И, схватившись руками за голову, он покинул преторскую площадку; в висках у него стучало, он шатался, как пьяный. Из палаток гладиаторов доносились песни, гимны и радостные возгласы в честь победы под Аквином, одержанной Спартаком.

А Спартак тем временем во главе своих трехсот конников скакал во весь опор по римской дороге. Хотя последняя победа гладиатора навела страх на жителей латинских городов, Спартак считал опасным появляться днем на Аппиевой дороге и прилегающих к ней преторских дорогах с немногочисленным отрядом в триста человек; поэтому фракиец пускался в путь, только когда сгущались сумерки, а с наступлением рассвета укрывался в лесу, или на какой-нибудь патрицианской вилле, расположенной вдали от дороги, или в таком месте, где можно было укрепиться в случае неожиданного нападения. Так, быстро продвигаясь, он на третьи сутки после выступления из аквинского лагеря в полночь достиг Лабика, города, находившегося на равном расстоянии от Тускула и Пренесты, между Аппиевой и Латинской дорогами.
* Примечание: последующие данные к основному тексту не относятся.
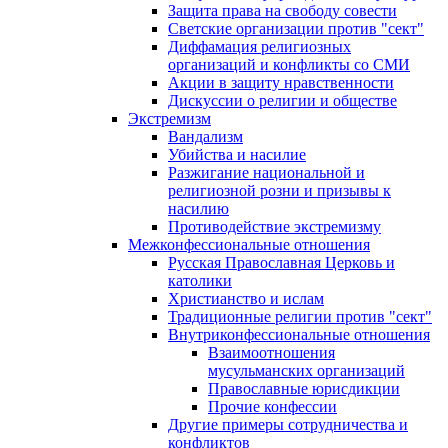
Защита права на свободу совести
Светские организации против "сект"
Диффамация религиозных
организаций и конфликты со СМИ
Акции в защиту нравственности
Дискуссии о религии и обществе
Экстремизм
Вандализм
Убийства и насилие
Разжигание национальной и
религиозной розни и призывы к
насилию
Противодействие экстремизму
Межконфессиональные отношения
Русская Православная Церковь и
католики
Христианство и ислам
Традиционные религии против "сект"
Внутриконфессиональные отношения
Взаимоотношения
мусульманских организаций
Православные юрисдикции
Прочие конфессии
Другие примеры сотрудничества и
конфликтов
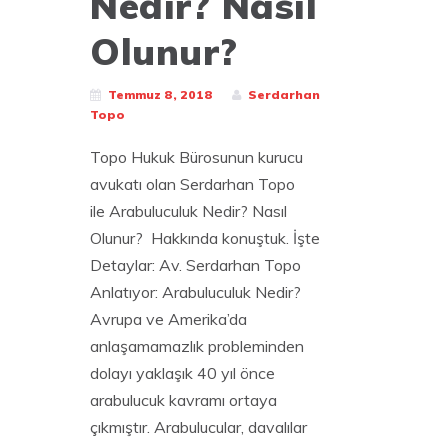
Nedir? Nasıl
Olunur?
Temmuz 8, 2018
Serdarhan
Topo
Topo Hukuk Bürosunun kurucu
avukatı olan Serdarhan Topo
ile Arabuluculuk Nedir? Nasıl
Olunur? Hakkında konuştuk. İşte
Detaylar: Av. Serdarhan Topo
Anlatıyor: Arabuluculuk Nedir?
Avrupa ve Amerika’da
anlaşamamazlık probleminden
dolayı yaklaşık 40 yıl önce
arabulucuk kavramı ortaya
çıkmıştır. Arabulucular, davalılar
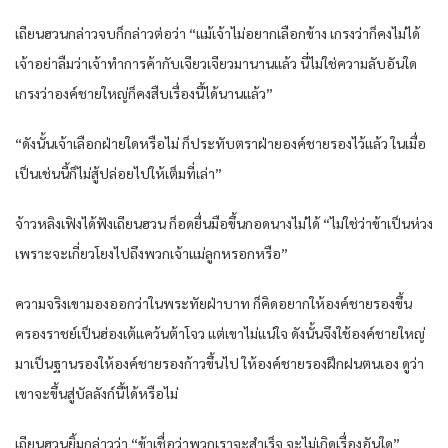
เถียนฮวนกล่าวจบก็กล่าวต่อว่า “แม้เจ้าไม่อยากเลือกข้าง เกรงว่าก็คงไม่ได้
เจ้าอย่าลืมว่าเจ้าทำการค้ากับเจียวเจียวมานานแล้ว นี่ไม่ใช่ความลับอันใด
เกรงว่าองค์ชายใหญ่ก็คงสืบเรื่องนี้ได้นานแล้ว”
“ดังนั้นเจ้าเลือกฝ่ายใดหรือไม่ ก็ประทับตราฝ่ายองค์ชายรองไว้แล้ว ในเมื่อ
เป็นเช่นนี้ก็ไม่สู้ปล่อยไปให้เต็มที่เล่า”
จ้าวหลิงเฟิงได้ฟังเถียนฮวน ก็อดยื่นมือขึ้นกอดนางไม่ได้ “ไม่ใช่ว่าข้าเป็นห่วง
เพราะจะเกี่ยวโยงไปถึงพวกเจ้าแม่ลูกหรอกหรือ”
ความจริงเขามองออกว่าในพระทัยฝ่าบาท ก็คิดอยากให้องค์ชายรองขึ้น
ครองราชย์เป็นฮ่องเต้แคว้นต้าโจว แต่เขาไม่แน่ใจ ดังนั้นจึงใช้องค์ชายใหญ่
มาเป็นฐานรองให้องค์ชายรองก้าวขึ้นไป ให้องค์ชายรองฝึกฝนตนเอง ดูว่า
เขาจะขึ้นสู่บัลลังก์นี้ได้หรือไม่
เถียนฮวนยิ้มกล่าวว่า “ข้าเชื่อว่าพวกเราจะสำเร็จ จะไม่เกิดเรื่องอันใด”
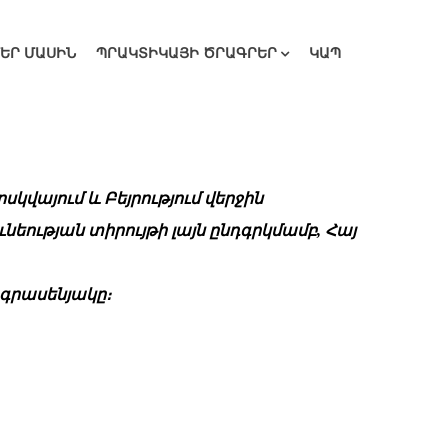
ՄԵՐ ՄԱՍԻՆ
ՊՐԱԿՏԻԿԱՅԻ ԾՐԱԳՐԵՐ
ԿԱՊ
կվայում և Բեյրությում վերջին
եության տիրույթի լայն ընդգրկմամբ, Հայ
 գրասենյակը։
Расположившись со своими всадниками лагерем в укромном и безопасном месте, вождь гладиаторов вызвал к себе командовавшего отрядом самнита и приказал дожидаться его тут в течение двадцати четырех часов. В случае, если Спартак по истечении этого срока не вернется, самнит должен был возвратиться в Аквин со всеми тремястами конниками той же дорогой и тем же порядком, как они шли сюда.